An 8.6 per cent increase in sales resulted in an increase of over $1 million from last year, and while expenses also increased, this was mainly due to the addition of new positions at the Co-op and employee raises.
An issue of some contention was an increase in the amount of in-store credit given to the board directors. The move aimed to bump up the current amount for board directors to $230 from $180 a month, and to $250 from $190 for the Vice-President and to $275 from $200 for the President.
While a few members disagreed with this increase, the general feeling was one of support.
“I think the fact that we have a gazillion dollar enterprise, this is small potatoes we’re offering the board for putting in lots of work,” said a Co-op member in response to the complaint.
Other supporters shared this sentiment, with one saying: “I really want to applaud the board for putting in all those hours. We all shop at the co-op we all love the co-op, but we’re just shopping there and going home and enjoying it.
“The board is doing the same thing but they’re also putting in hours and hours, and when you look at what they’re being paid. They’re not being paid for their work. They work really hard for very small amount of money.

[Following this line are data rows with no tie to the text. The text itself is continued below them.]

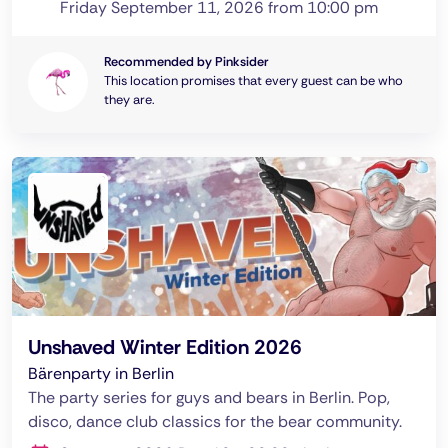
Friday September 11, 2026 from 10:00 pm
Recommended by Pinksider
This location promises that every guest can be who
they are.
Unshaved Winter Edition 2026
Bärenparty in Berlin
The party series for guys and bears in Berlin. Pop,
disco, dance club classics for the bear community.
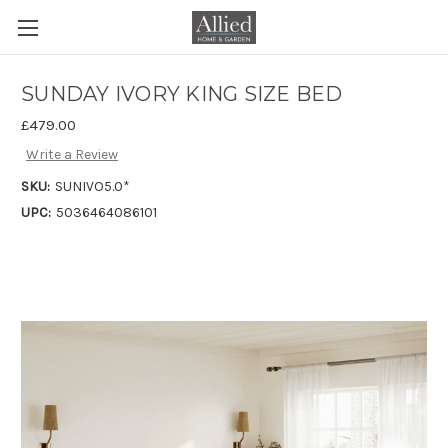
SUNDAY IVORY KING SIZE BED
£479.00
Write a Review
SKU:
SUNIVO5.0*
UPC:
5036464086101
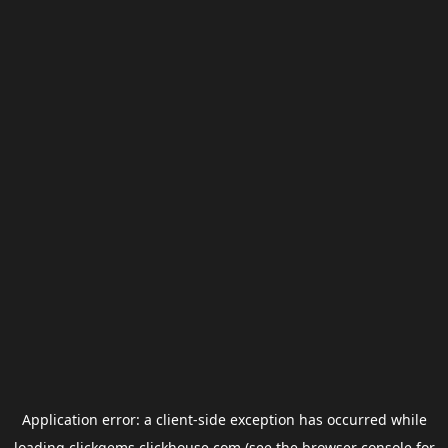
Application error: a
client
-side exception has occurred while
loading
clickgems.clickhouse.com
(see the
browser console
for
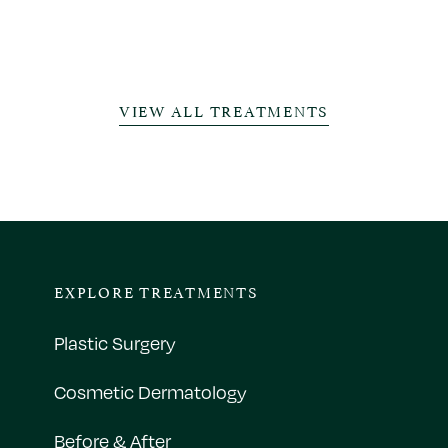
VIEW ALL TREATMENTS
EXPLORE TREATMENTS
Plastic Surgery
Cosmetic Dermatology
Before & After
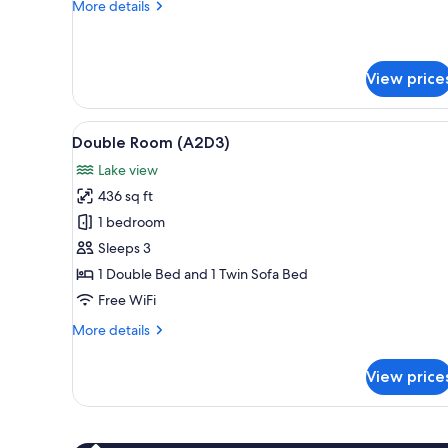
More
More details
details
for
Double
Room
View price
(A2B2)
View
A hotel room with a bed, a desk
4
Double Room (A2D3)
all
Lake view
photos
436 sq ft
for
Double
1 bedroom
Room
Sleeps 3
(A2D3)
1 Double Bed and 1 Twin Sofa Bed
Free WiFi
More
More details
details
for
View price
Double
Room
(A2D3)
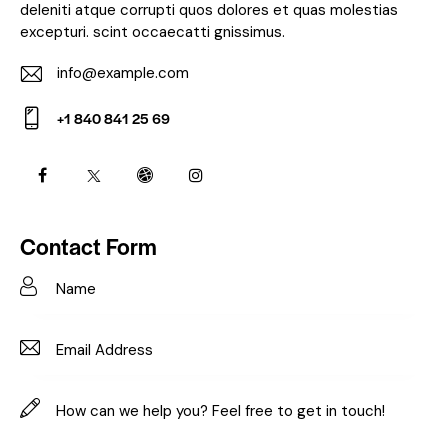
deleniti atque corrupti quos dolores et quas molestias
excepturi. scint occaecatti gnissimus.
info@example.com
E-
+1 840 841 25 69
m
Ph
ail:
on
e:
Contact Form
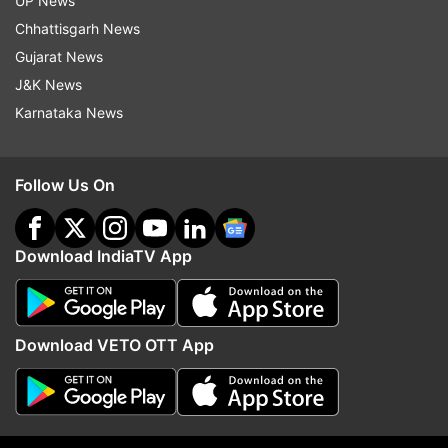
UP News
Read all the
Breaking News
Live on
Chhattisgarh News
indiatvnews.com and Get
Latest English News
&
Gujarat News
Updates from
Entertainment
and
Hollywood
Section
J&K News
Karnataka News
Black Panther
Marvel
Marvel Cinematic Universe
Follow Us On
Follow IndiaTV on WhatsApp
ADVERTISEMENT
Download IndiaTV App
Download VETO OTT App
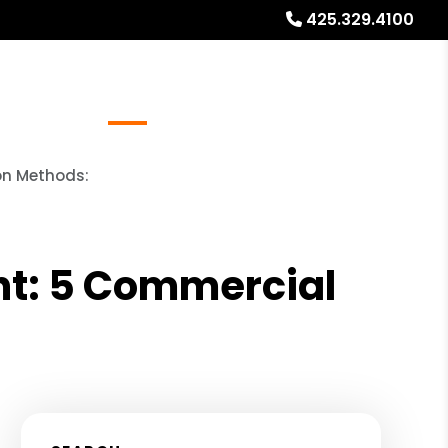
425.329.4100
Referrals
Blog
About
Free Rental Analysis
on Methods:
nt: 5 Commercial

I salute you.”
Following the discussion on member compensation was the appointment of new members to the Board of Directors; Liz Babcock, Abra Brynne, Alex Berland, Andrew Jarrett, Cathy-Ann Glockner and Stephan Martineau, who spoke through an email as he is currently in Montreal.

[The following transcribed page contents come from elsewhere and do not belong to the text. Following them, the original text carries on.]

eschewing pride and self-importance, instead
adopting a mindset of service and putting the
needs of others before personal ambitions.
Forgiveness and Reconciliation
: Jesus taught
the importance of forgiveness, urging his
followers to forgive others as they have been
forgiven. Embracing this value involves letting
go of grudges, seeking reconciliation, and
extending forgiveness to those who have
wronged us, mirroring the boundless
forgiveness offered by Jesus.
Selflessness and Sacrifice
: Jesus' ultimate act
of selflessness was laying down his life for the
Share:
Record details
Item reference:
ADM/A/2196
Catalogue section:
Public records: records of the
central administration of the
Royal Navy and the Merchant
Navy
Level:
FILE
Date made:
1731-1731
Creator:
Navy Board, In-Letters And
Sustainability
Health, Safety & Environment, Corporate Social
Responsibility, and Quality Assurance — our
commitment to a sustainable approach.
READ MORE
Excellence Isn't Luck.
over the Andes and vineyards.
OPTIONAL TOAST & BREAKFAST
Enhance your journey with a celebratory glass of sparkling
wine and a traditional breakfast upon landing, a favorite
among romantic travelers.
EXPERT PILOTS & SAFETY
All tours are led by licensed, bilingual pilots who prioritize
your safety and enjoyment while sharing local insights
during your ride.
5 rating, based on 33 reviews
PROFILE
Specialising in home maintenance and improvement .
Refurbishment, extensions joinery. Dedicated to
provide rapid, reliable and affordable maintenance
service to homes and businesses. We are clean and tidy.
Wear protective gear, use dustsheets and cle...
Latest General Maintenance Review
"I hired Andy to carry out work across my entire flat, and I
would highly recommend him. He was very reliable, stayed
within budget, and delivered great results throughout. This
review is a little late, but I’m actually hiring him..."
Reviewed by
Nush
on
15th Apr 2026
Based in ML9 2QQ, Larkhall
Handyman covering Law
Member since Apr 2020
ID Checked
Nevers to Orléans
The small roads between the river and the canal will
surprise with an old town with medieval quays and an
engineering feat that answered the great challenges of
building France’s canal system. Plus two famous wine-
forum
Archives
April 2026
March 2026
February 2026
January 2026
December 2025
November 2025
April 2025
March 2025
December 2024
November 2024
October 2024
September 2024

Nelson Commons Development Report
After a short break, the Member Information Meeting took place, opening with a development report from Nelson Commons Project Manager Russell Precious.
The report covered the history of the Commons project, and highlighted a few issues that have caused unexpected setbacks in construction and financing.
Among these was the discovery of asbestos in the cinder blocks during demolition of the forme Extra Foods Grocery Store.
“It was about $100,000 tab to clear that insulation out,” Precious explained.
“They can’t just vacuum it out, they have to break open every single brick and spray it with a glue so when the bricks are moved to the landfill there’s no asbestos flying out in the air.”
Another major issue was that despite initial reports of a small amount of contaminated soil, upon construction it was discovered that number was closer to 80 per cent.
“The RDCK is doing well financially this year, we paid them $228,000 to have that material parked in their dump site, and there are additional trucking fees. So that was about a $300,000 hit.
Between the asbestos and the contaminated soil, that wasn’t a great start. Luckily it didn’t get worse than that,” Precious said.
Another unfortunate setback involved the relationship between the BC Wineguys and an informal deal that involved them setting up shop in the new store.
However, they have since been purchased by the Jim Pattison Group and will no longer be moving into the Commons.
While this was certainly a bit of bad news, another organization has since stepped up and offered a potential partnership.
“We do have an understanding, not quite a closed deal but very close. The Fisherman’s Market are moving into our project. They are buying a shop on Hall St.,” Precious said.
Precious also mentioned another potential deal with an “Iconic Nelson institution” looking at the other half, but because the deal isn’t yet official the company didn’t want to be named in the presentation.
As far as residential property goes, 44 out of 54 units have been sold or are pending sales, with the top floor completely sold out.
The meeting concluded with flowers for departing directors Zoë Creighton, Paula Sobie and Susan Morrison.